Tragically, although Obama signed a key declaration in January, pledging to close Guantanamo and put an end to torture, these practices continue – perhaps not as extreme as the above image, but certainly force-feeding and other personal violations continue at Gitmo, and so the culpability is transferred to the Obama administration, and our great hopes for change begin to fade.

It is sobering reading, the preparation I have done for tonight, and I guess it just makes me despair when I think of the unnecessary and dreadful treatment some people have been subjected to in the name of freedom and democracy. Sigh.

He Made It!

One week on and I can report that our new wee man is doing well. He made his entrance last Friday and has been making himself at home since.

Since his arrival, it seemed that nothing about me was working anymore… though now I can see that things are starting to heal, and I am getting the hang of sleep deprivation and the sacrifices necessary to ensure he is adequately nourished. But it looks like hard work ahead!

However, nothing – as they say – prepares you for how much your emotions soar at the sight of your own offspring. So any effort – even the most desparate and supreme effort – on his behalf just seems instinctive and unselfishly necessary. I am starting to sound rather martyrish… ugh!

One person who has been working in this period has been our new president – I say ‘our’ in sort of proprietary sense, even though I am still an alien… because I feel like Obama is such a man for the people that it doesn’t seem like I am disconnected from the massive political impact his courageous leadership can make in our whole world.
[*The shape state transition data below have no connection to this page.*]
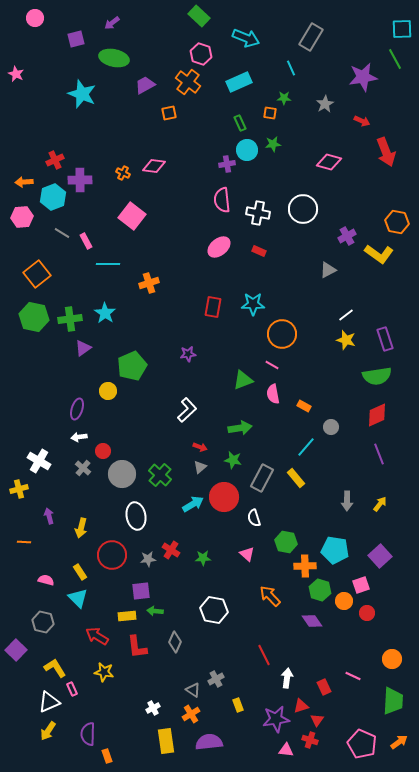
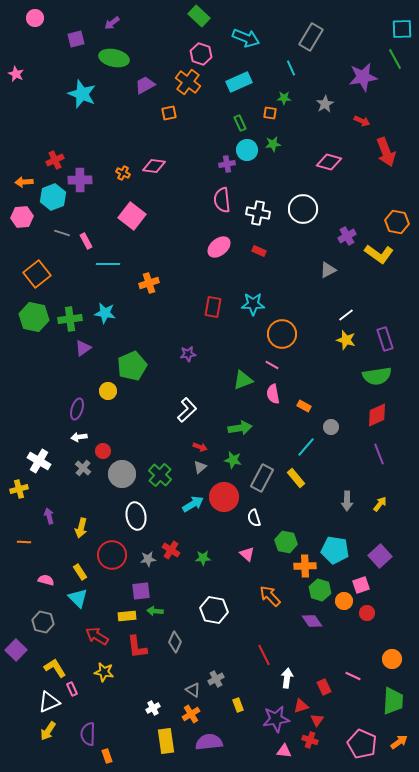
gray line at (62, 233): rotated 14 degrees counterclockwise
cyan star at (105, 313): rotated 25 degrees counterclockwise
pink triangle at (286, 750): moved 2 px left, 1 px down
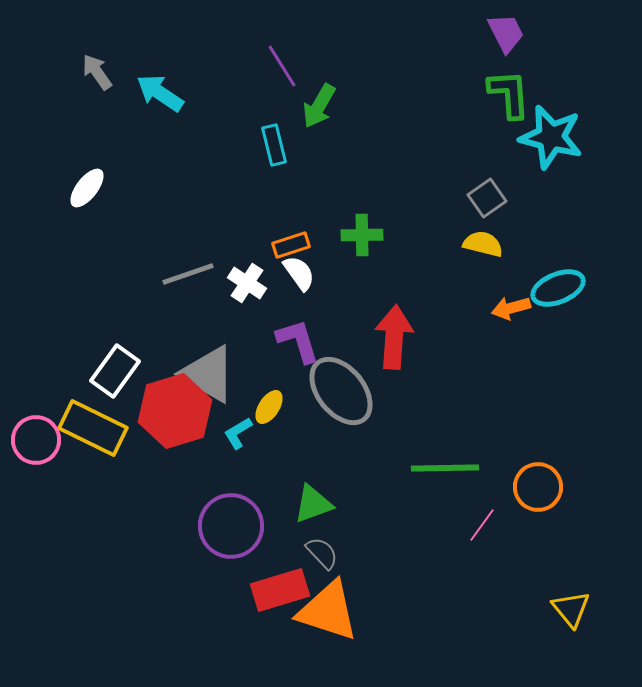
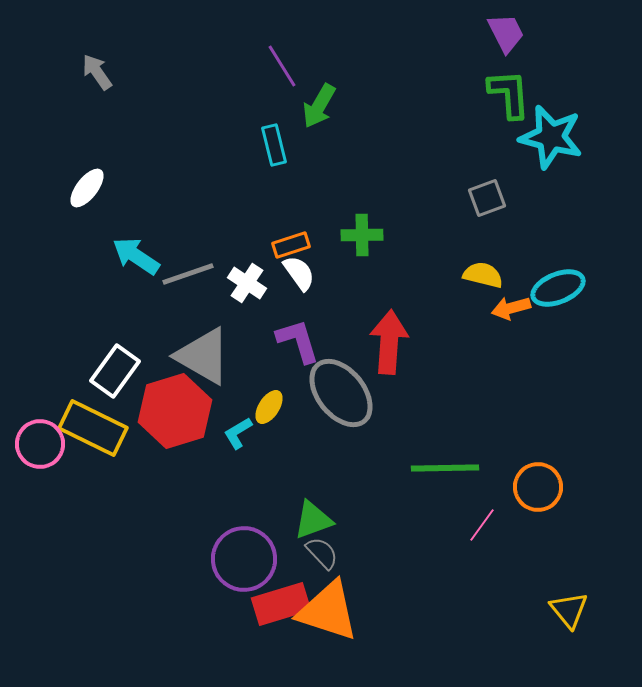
cyan arrow: moved 24 px left, 163 px down
gray square: rotated 15 degrees clockwise
yellow semicircle: moved 31 px down
red arrow: moved 5 px left, 5 px down
gray triangle: moved 5 px left, 18 px up
gray ellipse: moved 2 px down
pink circle: moved 4 px right, 4 px down
green triangle: moved 16 px down
purple circle: moved 13 px right, 33 px down
red rectangle: moved 1 px right, 14 px down
yellow triangle: moved 2 px left, 1 px down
Also, our wee man is now a US citizen, so no matter where in the world we go next, there will be a family tie to this land.

We managed to bring our little lad home just in time to hear the inaugural speech on Tuesday. It was such a moving and happy day in so many ways. And so great to be home.

So we are excited and impressed by the decisive new initiatives to already come from the White House. Particularly the plan to close Guantanamo and the CIA ghost prisons and to put an end to govt sanctioned torture such as waterboarding. Such shame attached to the brutal practises in these places. I do hope that they manage to address the impact of other such US-run prisions abroad, like in Afghanistan and Iraq. We are really looking forward to see what other important decisions will come from the work of this promising new administration.

Not sure if I will be working on this blog too often in the coming days… am still not working in the employable sense, but sense that a lot of work on good family life is ahead. Work worth doing!